The three domestic multi-asset funds of funds added absolute returns over 3Q23 2023 despite a tough quarter for growth and fixed income assets. The solutions remain top quartile performers in their respective sectors since inception.
Table 2: Fund performance versus sector average
Source: PSG Investment Management
No changes were made to the underlying funds used in the solutions. In the fixed income building block our underlying managers added duration given attractive yields they saw on offer. This was funded from trimming shorter-dated and inflation-linked bonds as well as from deploying cash.
In the PSG Investment Management Multi-Asset Income FoF, allocations to inflation-linked bonds and cash were trimmed over the quarter. Proceeds were deployed to longer-duration bonds as our underlying managers sought to take advantage of attractive yields.
Allocations to resources ticked lower over the quarter while financials saw a marginal
upweight. Overall, the solution generated a positive absolute return in 3Q23 contributing to consistent above-average performance relative to peers over its minimum recommended investment period of two years and since inception.
The equity building block used in both the PSG Investment Management Cautious and PSG Investment Management Growth FoFs added value over the quarter, with AECI, WBHO and Sun International among the largest contributors to returns.
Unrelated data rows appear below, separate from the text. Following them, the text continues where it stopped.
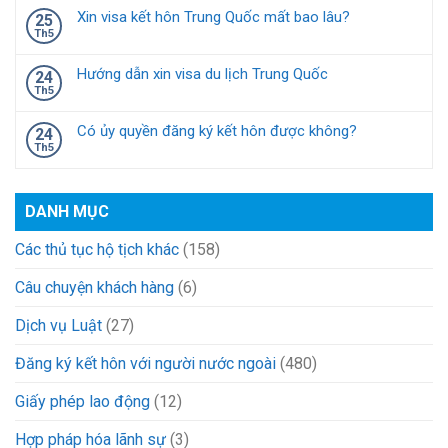
Xin visa kết hôn Trung Quốc mất bao lâu?
25
Th5
Hướng dẫn xin visa du lịch Trung Quốc
24
Th5
Có ủy quyền đăng ký kết hôn được không?
24
Th5
DANH MỤC
Các thủ tục hộ tịch khác
(158)
Câu chuyện khách hàng
(6)
Dịch vụ Luật
(27)
Đăng ký kết hôn với người nước ngoài
(480)
Giấy phép lao động
(12)
Hợp pháp hóa lãnh sự
(3)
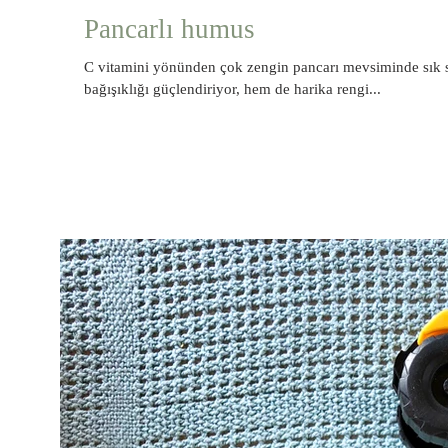
Pancarlı humus
C vitamini yönünden çok zengin pancarı mevsiminde sık
bağışıklığı güçlendiriyor, hem de harika rengi...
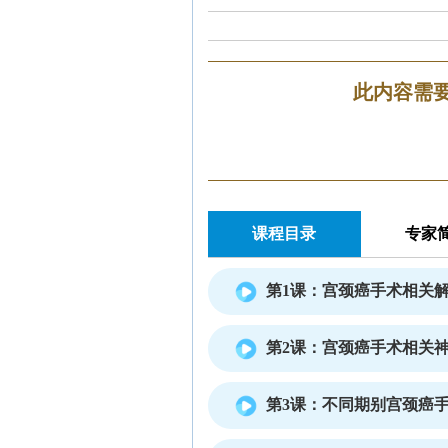
此内容需
课程目录
专家
第1课：宫颈癌手术相关
第2课：宫颈癌手术相关
第3课：不同期别宫颈癌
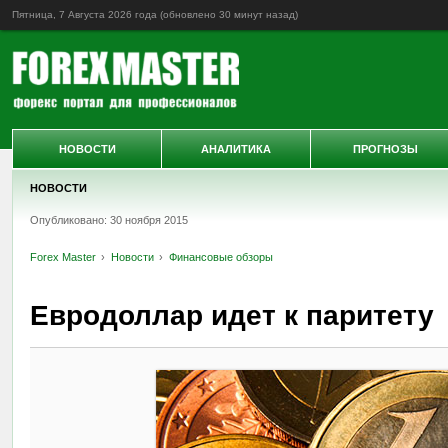
Пятница, 7 Августа 2026 года (обновлено
30 минут назад
)
НОВОСТИ
АНАЛИТИКА
ПРОГНОЗЫ
НОВОСТИ
Опубликовано: 30 ноября 2015
Forex Master
Новости
Финансовые обзоры
Евродоллар идет к паритету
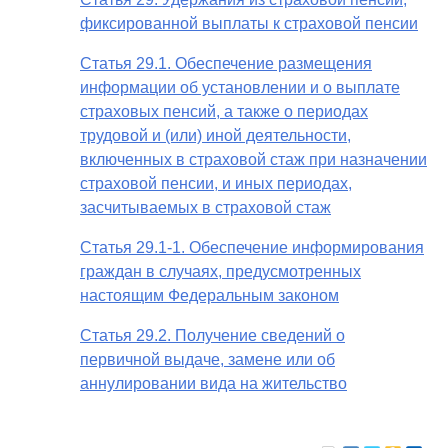
фиксированной выплаты к страховой пенсии
Статья 29.1. Обеспечение размещения
информации об установлении и о выплате
страховых пенсий, а также о периодах
трудовой и (или) иной деятельности,
включенных в страховой стаж при назначении
страховой пенсии, и иных периодах,
засчитываемых в страховой стаж
Статья 29.1-1. Обеспечение информирования
граждан в случаях, предусмотренных
настоящим Федеральным законом
Статья 29.2. Получение сведений о
первичной выдаче, замене или об
аннулировании вида на жительство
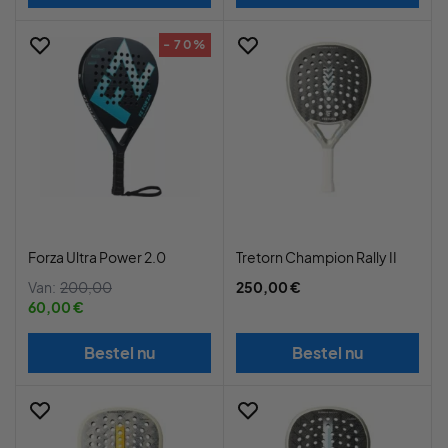
- 70%
Forza Ultra Power 2.0
Tretorn Champion Rally II
Van:
200,00
250,00 €
60,00 €
Bestel nu
Bestel nu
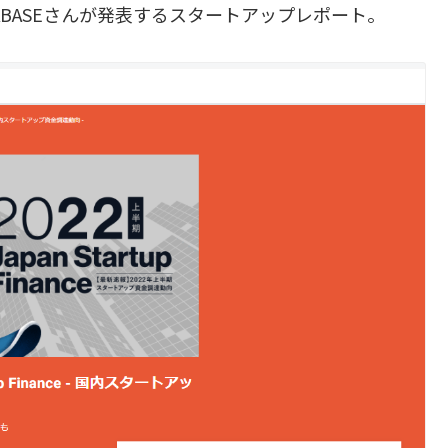
ZABASEさんが発表するスタートアップレポート。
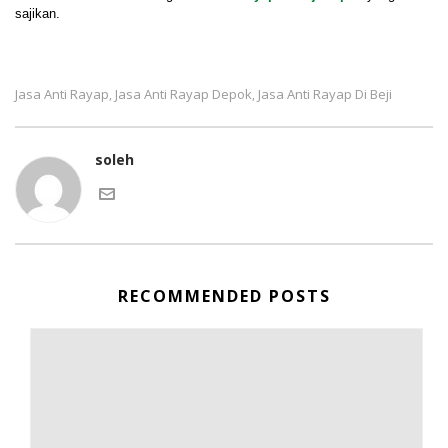
sajikan.
Jasa Anti Rayap
Jasa Anti Rayap Depok
Jasa Anti Rayap Di Beji
,
,
soleh
RECOMMENDED POSTS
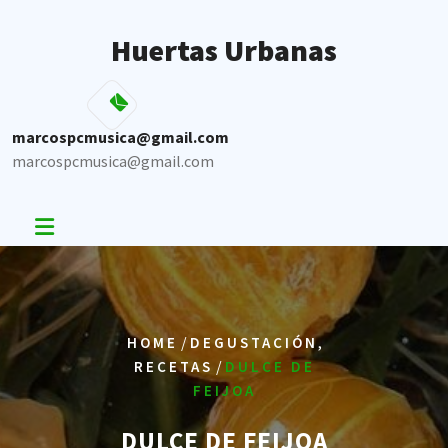
Skip
to
Huertas Urbanas
content
marcospcmusica@gmail.com
marcospcmusica@gmail.com
/
,
HOME
DEGUSTACIÓN
/
RECETAS
DULCE DE
FEIJOA
DULCE DE FEIJOA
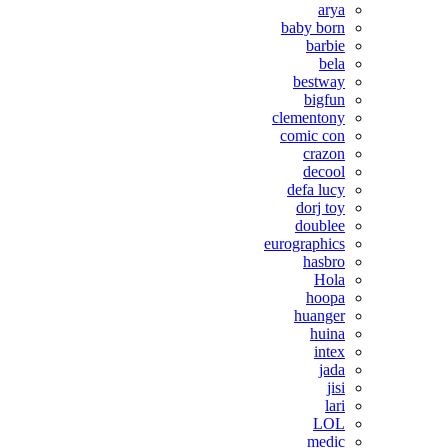
arya
baby born
barbie
bela
bestway
bigfun
clementony
comic con
crazon
decool
defa lucy
dorj toy
doublee
eurographics
hasbro
Hola
hoopa
huanger
huina
intex
jada
jisi
lari
LOL
medic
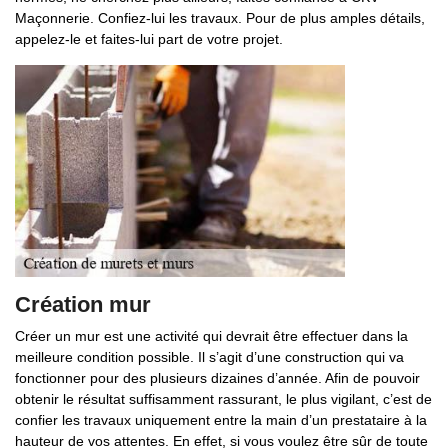
Maçonnerie. Confiez-lui les travaux. Pour de plus amples détails,
appelez-le et faites-lui part de votre projet.
Création mur
Créer un mur est une activité qui devrait être effectuer dans la
meilleure condition possible. Il s’agit d’une construction qui va
fonctionner pour des plusieurs dizaines d’année. Afin de pouvoir
obtenir le résultat suffisamment rassurant, le plus vigilant, c’est de
confier les travaux uniquement entre la main d’un prestataire à la
hauteur de vos attentes. En effet, si vous voulez être sûr de toute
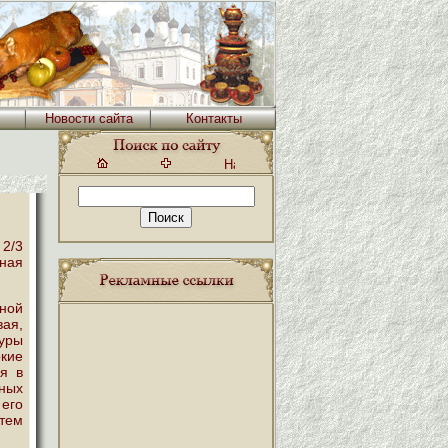
Новости сайта
Контакты
 2/3
нная
ной
ая,
туры
кие
ия в
ных
его
атем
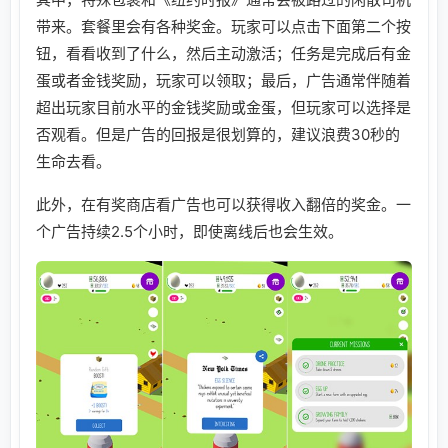
带来。套餐里会有各种奖金。玩家可以点击下面第二个按
钮，看看收到了什么，然后主动激活；任务是完成后有金
蛋或者金钱奖励，玩家可以领取；最后，广告通常伴随着
超出玩家目前水平的金钱奖励或金蛋，但玩家可以选择是
否观看。但是广告的回报是很划算的，建议浪费30秒的
生命去看。
此外，在有奖商店看广告也可以获得收入翻倍的奖金。一
个广告持续2.5个小时，即使离线后也会生效。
South 32, Discovery and Telkom delivered muted returns. The PSG Investment Management Cautious FoF added value on an absolute basis over the quarter maintaining its longer-term track record as a top quartile performer relative to the average Multi-Asset Low Equity peer since inception.
The fund also maintained top-quartile performance over its minimum recommended holding period of three years. The PSG Investment Management Growth FoF benefitted from its larger weight to the equity building block, used in both solutions. with its absolute returns generated over the quarter contributing to it maintaining top quartile returns relative to its ASISA peer group since inception.
The PSG Investment Management MA Income FoF has remained a top quartile performer in the ASISA MA Income category since inception as positive absolute returns year to date bolstered longer-term performance.
The PSG Investment Management Cautious FoF delivered a positive quarterly return, supporting its long-term track record as a top quartile performer relative to sector peers over its recommended minimum holding period. The PSG Investment Management Growth FoF delivered an absolute return year to date, supporting its longer-term performance relative to the average balanced fund sector peer.
The PSG Investment Management Global Flexible Fund of Funds (USD) had a tough quarter as offshore assets stumbled. A tough quarter for global equities saw our growth-minded underlying managers detract the most from performance on an absolute basis. Our value-orientated underlying managers cushioned losses, as their security selection added value. Veritas was the largest contributor to returns over 3Q23 while Baillie Gifford and Ninety One detracted the most. In terms of fund composition. no changes were made to the solution over the quarter.